Even in prison, Trotta refused a formal paying job because he did not want his wages to go toward the restitution he owes.

"I refuse to pay restitution to that genocidal criminal conspiracy, which is what that base down in Georgia is," he told CNS.

Instead, he accepted the task of cleaning two bathrooms every day but Sunday. "Apparently, I was really good at it," he said. "Everyone congratulated me for it."

Despite his release from Otisville, Trotta continues to serve his prison term, which ends Nov. 23. His case manager "reminds me it's not that far away," he said.

Martha Hennessy, granddaughter of Dorothy Day, speaks at an anti-ROTC protest Nov. 3, 2016, at Marquette University in Milwaukee. (Wikimedia Commons/Susan Ruggles)

In New Hampshire, Hennessy told CNS she is hoping soon to be released to home confinement for the remaining months of her prison term.

Not knowing when or if she will be allowed to travel the 100 miles to her home in eastern Vermont to be with her husband, Scott Melanson, and her grandchildren is troubling, Hennessy said.

She described her time in prison as "difficult, very stressful." She was placed in quarantine for three weeks when she arrived in Danbury in December because of the coronavirus pandemic. She had no access to writing tools, a telephone, adequate clothing or even toothpaste at first.

"It took three days to get me toilet paper. I had to bang on the door so they could let me out to use the toilet. I went two weeks without a hair comb," said Hennessy, who has long hair.

When Hennessy was finally able to mix with the other women at Danbury, there was little for anyone to do. The pandemic forced prison officials to suspend most programming. "So I kept busy reading, writing, praying and a daily exercise routine outside," she said.
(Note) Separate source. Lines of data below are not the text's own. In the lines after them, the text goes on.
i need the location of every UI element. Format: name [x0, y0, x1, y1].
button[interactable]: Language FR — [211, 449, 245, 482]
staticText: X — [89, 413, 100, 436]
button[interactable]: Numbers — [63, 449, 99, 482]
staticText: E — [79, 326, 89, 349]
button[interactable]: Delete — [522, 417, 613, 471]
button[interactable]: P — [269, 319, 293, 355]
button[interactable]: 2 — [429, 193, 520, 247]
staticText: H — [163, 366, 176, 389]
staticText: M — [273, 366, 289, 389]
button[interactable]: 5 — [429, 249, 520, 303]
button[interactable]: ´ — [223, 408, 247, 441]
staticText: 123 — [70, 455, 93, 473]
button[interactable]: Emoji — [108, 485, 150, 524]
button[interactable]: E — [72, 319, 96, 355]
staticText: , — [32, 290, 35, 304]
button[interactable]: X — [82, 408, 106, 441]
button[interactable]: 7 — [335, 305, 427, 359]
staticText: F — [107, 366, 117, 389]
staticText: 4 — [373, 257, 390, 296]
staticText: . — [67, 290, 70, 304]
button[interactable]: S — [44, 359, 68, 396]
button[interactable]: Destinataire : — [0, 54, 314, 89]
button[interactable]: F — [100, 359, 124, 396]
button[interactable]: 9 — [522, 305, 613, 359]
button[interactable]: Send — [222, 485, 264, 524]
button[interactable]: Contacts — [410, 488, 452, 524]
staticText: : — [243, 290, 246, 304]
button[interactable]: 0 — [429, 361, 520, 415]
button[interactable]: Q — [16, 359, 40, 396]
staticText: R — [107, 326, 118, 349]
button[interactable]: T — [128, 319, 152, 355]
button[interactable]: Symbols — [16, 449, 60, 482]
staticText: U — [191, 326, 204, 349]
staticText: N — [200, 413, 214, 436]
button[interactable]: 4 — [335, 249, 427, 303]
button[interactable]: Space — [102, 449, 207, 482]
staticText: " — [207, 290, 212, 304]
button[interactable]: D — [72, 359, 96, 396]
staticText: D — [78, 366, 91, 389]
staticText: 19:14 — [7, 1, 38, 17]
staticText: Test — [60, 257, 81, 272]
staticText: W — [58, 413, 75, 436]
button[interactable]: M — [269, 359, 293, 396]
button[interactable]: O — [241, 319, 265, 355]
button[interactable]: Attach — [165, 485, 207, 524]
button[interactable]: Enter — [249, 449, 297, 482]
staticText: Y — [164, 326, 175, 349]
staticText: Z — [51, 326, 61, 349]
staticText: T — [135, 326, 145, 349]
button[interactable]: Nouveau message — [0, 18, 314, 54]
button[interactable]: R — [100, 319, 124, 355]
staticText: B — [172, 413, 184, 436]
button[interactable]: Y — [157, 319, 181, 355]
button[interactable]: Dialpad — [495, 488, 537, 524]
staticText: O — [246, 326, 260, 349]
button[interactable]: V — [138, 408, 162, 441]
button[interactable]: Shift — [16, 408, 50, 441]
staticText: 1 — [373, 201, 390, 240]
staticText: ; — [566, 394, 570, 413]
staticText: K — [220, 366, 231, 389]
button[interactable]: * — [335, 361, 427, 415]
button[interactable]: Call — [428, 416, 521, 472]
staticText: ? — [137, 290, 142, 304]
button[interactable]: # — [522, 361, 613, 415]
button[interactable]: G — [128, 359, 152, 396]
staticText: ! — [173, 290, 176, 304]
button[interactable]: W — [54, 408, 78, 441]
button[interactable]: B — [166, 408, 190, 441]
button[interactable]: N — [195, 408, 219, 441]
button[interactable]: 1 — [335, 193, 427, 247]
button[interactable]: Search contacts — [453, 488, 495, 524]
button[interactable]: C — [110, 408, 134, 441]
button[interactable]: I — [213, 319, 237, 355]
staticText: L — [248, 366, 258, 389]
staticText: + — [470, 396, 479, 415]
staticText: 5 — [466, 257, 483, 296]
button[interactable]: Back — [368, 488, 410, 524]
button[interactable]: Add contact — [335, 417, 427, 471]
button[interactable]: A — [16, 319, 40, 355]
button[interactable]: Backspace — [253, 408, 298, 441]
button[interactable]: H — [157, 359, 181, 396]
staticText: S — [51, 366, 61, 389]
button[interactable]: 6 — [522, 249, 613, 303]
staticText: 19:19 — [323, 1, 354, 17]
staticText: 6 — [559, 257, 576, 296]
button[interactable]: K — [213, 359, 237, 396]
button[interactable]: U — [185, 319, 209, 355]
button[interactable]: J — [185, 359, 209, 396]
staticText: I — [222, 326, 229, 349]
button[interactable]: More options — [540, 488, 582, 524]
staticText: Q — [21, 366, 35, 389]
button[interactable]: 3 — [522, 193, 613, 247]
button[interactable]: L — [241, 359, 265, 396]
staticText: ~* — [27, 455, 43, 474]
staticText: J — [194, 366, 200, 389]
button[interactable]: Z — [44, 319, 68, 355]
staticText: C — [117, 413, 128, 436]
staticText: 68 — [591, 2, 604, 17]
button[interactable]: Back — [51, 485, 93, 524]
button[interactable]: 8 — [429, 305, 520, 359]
Hennessy explained that she saw deficiencies in physical and mental health care for the women at Danbury, many of whom were convicted of nonviolent crimes involving money scams and gambling.

"A lot of women who were in there did not need to be in there. The judicial system, it's corrupt, it's a money-making scheme. That's the biggest concern I have. The system is punitive and profiteering. It has nothing to do with restorative justice," Hennessy said.

Despite the upheaval in their lives, especially since entering prison late in 2020, both Hennessy and Trotta said they have no regrets for their plowshares action.

For Hennessy, silence is not an option.

For Trotta, "It was the right thing to do."